When I was much younger I had a few experiences that scared me away,and as a result I stopped for a bit. So I would have told myself to not be scared, instead learn to embrace it , learn more and that everyones path is different
Well, looking back, all of those things had a purpose for a different part of me that needed to happen to be ready for all of this. I don’t know that I would change anything, but wish I would’ve known that I should trust what I was experiencing and to let younger me know that those trials mattered.
Now the people that did all that can fuck right off. They don’t get a free pass because I made something useful of it. Those trials were also part of the reason I stifled myself.
This is a great post! And a hard question for me to answer.
If I could have gone back in time, I might have told myself that not all of reality is so subjective. But, if I didn’t have the views I had which so subtly contradicted my occult practice and experience, and disturbed me because of that, I don’t think discovering traditional electional astrology and the Hermetic/Platonist world-view would have had such an intense impact on me as it did.

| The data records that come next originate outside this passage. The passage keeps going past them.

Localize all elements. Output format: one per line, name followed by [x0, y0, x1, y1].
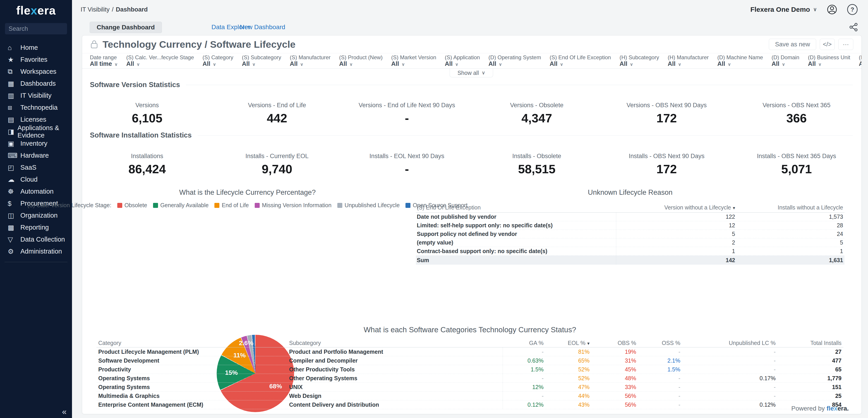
sidebar-item-administration[interactable]: ⚙Administration — [0, 245, 72, 257]
column-header-unpublished-lc[interactable]: Unpublished LC % — [682, 340, 777, 346]
share-icon[interactable] — [849, 23, 858, 32]
sidebar-item-hardware[interactable]: ⌨Hardware — [0, 149, 72, 162]
column-header-obs[interactable]: OBS % — [591, 340, 638, 346]
show-all-filters-button[interactable]: Show all ∨ — [450, 69, 493, 77]
column-header-ga[interactable]: GA % — [503, 340, 546, 346]
sidebar-item-automation[interactable]: ☸Automation — [0, 185, 72, 198]
cell-obs: 56% — [591, 393, 638, 399]
help-icon[interactable]: ? — [847, 4, 858, 15]
sidebar-item-licenses[interactable]: ▤Licenses — [0, 113, 72, 126]
filter-value-dropdown[interactable]: All ∨ — [550, 60, 611, 68]
table-row[interactable]: Software DevelopmentCompiler and Decompi… — [96, 356, 843, 365]
filter-value-dropdown[interactable]: All ∨ — [290, 60, 331, 68]
filter-value-dropdown[interactable]: All ∨ — [242, 60, 281, 68]
account-icon[interactable] — [827, 4, 837, 15]
sidebar-item-label: Cloud — [20, 176, 38, 183]
cell-total-installs: 1,779 — [777, 375, 843, 382]
section-installation-statistics: Software Installation Statistics — [90, 131, 853, 139]
cell-obs: 56% — [591, 402, 638, 408]
column-header-s-end-of-life-exception[interactable]: (S) End Of Life Exception — [416, 203, 616, 212]
legend-item-end-of-life[interactable]: End of Life — [214, 202, 249, 209]
table-row[interactable]: Contract-based support only: no specific… — [416, 247, 844, 255]
column-header-category[interactable]: Category — [96, 340, 289, 346]
filter-value-dropdown[interactable]: All ∨ — [772, 60, 799, 68]
breadcrumb-separator: / — [112, 6, 114, 13]
table-row[interactable]: Enterprise Content Management (ECM)Conte… — [96, 400, 843, 409]
sidebar-item-favorites[interactable]: ★Favorites — [0, 54, 72, 66]
stat-tile-label: Installs - Currently EOL — [212, 152, 342, 160]
sidebar-item-cloud[interactable]: ☁Cloud — [0, 173, 72, 185]
chevron-down-icon: ∨ — [498, 62, 502, 67]
filter-value-dropdown[interactable]: All ∨ — [717, 60, 763, 68]
stat-tile-value: 172 — [602, 162, 732, 176]
new-dashboard-link[interactable]: New Dashboard — [240, 22, 285, 33]
table-row[interactable]: Product Lifecycle Management (PLM)Produc… — [96, 347, 843, 356]
filter-value-dropdown[interactable]: All ∨ — [126, 60, 194, 68]
save-as-new-button[interactable]: Save as new — [769, 39, 816, 50]
sidebar-item-it-visibility[interactable]: ▥IT Visibility — [0, 90, 72, 102]
sidebar-item-label: Applications & Evidence — [18, 124, 72, 139]
sidebar-item-dashboards[interactable]: ▦Dashboards — [0, 78, 72, 90]
legend-item-generally-available[interactable]: Generally Available — [153, 202, 209, 209]
sidebar-item-label: Hardware — [20, 152, 49, 159]
column-header-installs-without-a-lifecycle[interactable]: Installs without a Lifecycle — [737, 204, 844, 211]
cell-category: Productivity — [96, 366, 289, 373]
filter-value-dropdown[interactable]: All ∨ — [808, 60, 850, 68]
filter-value-dropdown[interactable]: All ∨ — [859, 60, 862, 68]
cell-obs: 19% — [591, 349, 638, 355]
column-header-eol[interactable]: EOL %▾ — [546, 340, 591, 346]
saas-screen-icon: ◰ — [8, 164, 20, 171]
sidebar-item-saas[interactable]: ◰SaaS — [0, 162, 72, 173]
column-header-version-without-a-lifecycle[interactable]: Version without a Lifecycle▾ — [616, 204, 737, 211]
org-selector[interactable]: Flexera One Demo ∨ — [750, 6, 817, 13]
table-row[interactable]: (empty value)25 — [416, 238, 844, 247]
sidebar-item-reporting[interactable]: ▩Reporting — [0, 221, 72, 234]
filter-label: (D) Business Unit — [808, 55, 850, 60]
table-row[interactable]: Operating SystemsUNIX12%47%33%--151 — [96, 383, 843, 391]
filter-value-dropdown[interactable]: All ∨ — [445, 60, 480, 68]
stat-tile-label: Installs - EOL Next 90 Days — [342, 152, 472, 160]
filter-value-dropdown[interactable]: All ∨ — [668, 60, 709, 68]
sidebar-item-organization[interactable]: ◫Organization — [0, 209, 72, 221]
stat-tile-label: Versions - Obsolete — [472, 102, 602, 109]
more-options-button[interactable]: ··· — [838, 39, 853, 50]
sidebar-item-data-collection[interactable]: ▽Data Collection — [0, 234, 72, 245]
legend-swatch — [214, 203, 219, 208]
legend-item-obsolete[interactable]: Obsolete — [117, 202, 147, 209]
breadcrumb-section[interactable]: IT Visibility — [81, 6, 110, 13]
sidebar-item-workspaces[interactable]: ⧉Workspaces — [0, 66, 72, 78]
table-row[interactable]: Limited: self-help support only: no spec… — [416, 221, 844, 230]
legend-swatch — [117, 203, 122, 208]
sidebar-item-applications-evidence[interactable]: ◨Applications & Evidence — [0, 126, 72, 138]
column-header-total-installs[interactable]: Total Installs — [777, 340, 843, 346]
filter-value-dropdown[interactable]: All ∨ — [203, 60, 234, 68]
legend-item-missing-version-information[interactable]: Missing Version Information — [255, 202, 332, 209]
sidebar-collapse-button[interactable]: « — [62, 407, 67, 417]
cell-oss: 1.5% — [638, 366, 682, 373]
sidebar-item-technopedia[interactable]: ⧈Technopedia — [0, 102, 72, 113]
table-row[interactable]: Date not published by vendor1221,573 — [416, 213, 844, 221]
cell-eol: 47% — [546, 384, 591, 390]
embed-code-button[interactable]: </> — [820, 39, 835, 50]
filter-d-business-unit: (D) Business UnitAll ∨ — [808, 55, 850, 68]
table-row[interactable]: Operating SystemsOther Operating Systems… — [96, 374, 843, 383]
table-row[interactable]: Support policy not defined by vendor524 — [416, 230, 844, 238]
column-header-subcategory[interactable]: Subcategory — [289, 339, 503, 347]
filter-value-dropdown[interactable]: All time ∨ — [90, 60, 118, 68]
table-row[interactable]: ProductivityOther Productivity Tools1.5%… — [96, 365, 843, 374]
filter-value-dropdown[interactable]: All ∨ — [489, 60, 541, 68]
filter-value-dropdown[interactable]: All ∨ — [391, 60, 436, 68]
filter-label: (S) Product (New) — [339, 55, 382, 60]
sidebar-item-inventory[interactable]: ▣Inventory — [0, 138, 72, 149]
cell-installs: 1,631 — [737, 257, 844, 264]
sidebar-item-label: Organization — [20, 212, 58, 219]
filter-value-dropdown[interactable]: All ∨ — [339, 60, 382, 68]
filter-value-dropdown[interactable]: All ∨ — [619, 60, 659, 68]
column-header-oss[interactable]: OSS % — [638, 340, 682, 346]
table-row[interactable]: Multimedia & GraphicsWeb Design-44%56%--… — [96, 391, 843, 400]
unknown-lifecycle-table: (S) End Of Life ExceptionVersion without… — [416, 203, 844, 265]
cell-installs: 1,573 — [737, 213, 844, 220]
change-dashboard-button[interactable]: Change Dashboard — [90, 22, 162, 33]
legend-item-unpublished-lifecycle[interactable]: Unpublished Lifecycle — [337, 202, 400, 209]
sidebar-item-home[interactable]: ⌂Home — [0, 42, 72, 54]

The pieces of the puzzle wouldn’t have come together as perfectly as it did.
Hard question, because its hard to be able to see all the consequences coming from such a change given by this action.
I think i would try to convince younger me to close myself to the current and then stay the hell away from any form of magic, and give myself the method to cut it in a safe and definitive way. In the long run i think it would be a way to have avoided a lot of close calls and negative impact on my life, and even if i don t regret my dive into occult i must stay honest, and if i am honest the benefit/risk balance is not great, some because of my practice and some because of my uncontrolled perception of such things. Hence why i would still need to cut it out to avoid shit still happening wether or not i meddle with it.
I would probably tell myself that fear is a calling too, as life is beyond the pretty little boxes we like to think it is. Also, be willing to experiment with pretty much everything.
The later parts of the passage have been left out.